Coincée entre une brasserie et une boulangerie, la devanture fleurie du 18, rue des Archives à Paris pourrait passer inaperçue. C’est sans compter sur la soixantaine de jeunes filles rassemblées sur le trottoir mouillé par la pluie. Vendredi 5 mai, Shein prend ses quartiers dans le Marais. Après Toulouse, Montpellier et Lyon en mars, la capitale accueille pendant quatre jours cette boutique bien réelle du site Internet d’habillement chinois. Des hauts à 4,75 euros, des jeans à moins de 14 euros et des accessoires pour 1 euro : jusqu’au lundi 8 mai, la marque espère accueillir plus de 10 000 clients avec « des prix de ouf » comme le vante un panneau publicitaire à l’entrée.
« C’est un peu le paradis ici, sourit Solène Richard qui cache difficilement son impatience à quelques mètres de la porte. J’achète toutes les semaines sur le site Internet. Je ne pouvais pas rater ça. » L’étudiante est venue avec deux amies et sa mère. Dans la file d’attente, la moyenne d’âge ne dépasse pas 25 ans. En 2022, le site représentait 6,2 % des volumes d’achat d’habits chez les jeunes selon le panéliste Kantar, juste devant le géant suédois H&M.
De « l’extravagance à pas cher »
Plus loin, Pascale détonne parmi les adolescentes. La retraitée a pris le car de Rouen à 7 h 30 pour être sûre de ne rien rater de l’ouverture. « J’ai une armoire remplie de vêtements de la marque », assure la sexagénaire qui porte une chemise à froufrous commandée sur le site chinois. « C’est de l’extravagance à pas cher, s’enthousiasme-t-elle. Shein, ce n’est pas que pour les jeunes. » Pour elle, aujourd’hui, aucune limite de budget : « Je repars ce soir de Paris, alors autant se faire plaisir. »
Alors que les portes s’ouvrent enfin, les premiers de la file sortent leur téléphone portable pour immortaliser l’événement. Dans quelques secondes, les vidéos se retrouveront sur Instagram ou sur TikTok. Depuis son lancement, Shein mise sur les réseaux sociaux pour promouvoir ses produits. Les déballages et essayages filmés et commentés envahissent la Toile.

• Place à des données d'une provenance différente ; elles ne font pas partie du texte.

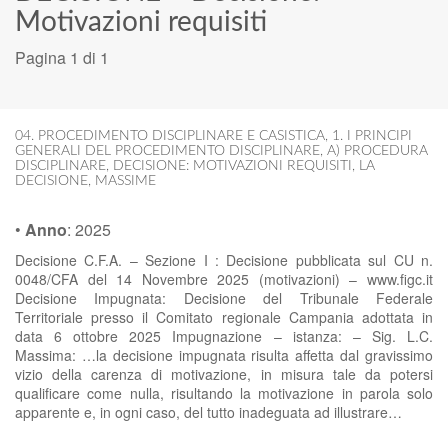
Motivazioni requisiti
Pagina 1 di 1
04. PROCEDIMENTO DISCIPLINARE E CASISTICA
,
1. I PRINCIPI
GENERALI DEL PROCEDIMENTO DISCIPLINARE
,
A) PROCEDURA
DISCIPLINARE
,
DECISIONE: MOTIVAZIONI REQUISITI
,
LA
DECISIONE
,
MASSIME
•
Anno
:
2025
Decisione C.F.A. – Sezione I : Decisione pubblicata sul CU n.
0048/CFA del 14 Novembre 2025 (motivazioni) – www.figc.it
Decisione Impugnata: Decisione del Tribunale Federale
Territoriale presso il Comitato regionale Campania adottata in
data 6 ottobre 2025 Impugnazione – istanza: – Sig. L.C.
Massima: …la decisione impugnata risulta affetta dal gravissimo
vizio della carenza di motivazione, in misura tale da potersi
qualificare come nulla, risultando la motivazione in parola solo
apparente e, in ogni caso, del tutto inadeguata ad illustrare…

Devant la boutique bien réelle, une famille de touristes chinois s’arrête, curieuse de voir ce qui attire autant de monde un vendredi matin. Le fils tente de jeter un coup d’œil à l’intérieur du magasin éphémère. « Quoi ici ? », finit-il par demander à une passante dans un français approximatif. « C’est Shein », répond du tac au tac la jeune femme. Perplexe, le touriste tourne les talons. Si les vêtements vendus par la marque sont pour leur grande majorité fabriqués dans la province de Guangdong, en Chine, il est impossible de s’en procurer dans le pays.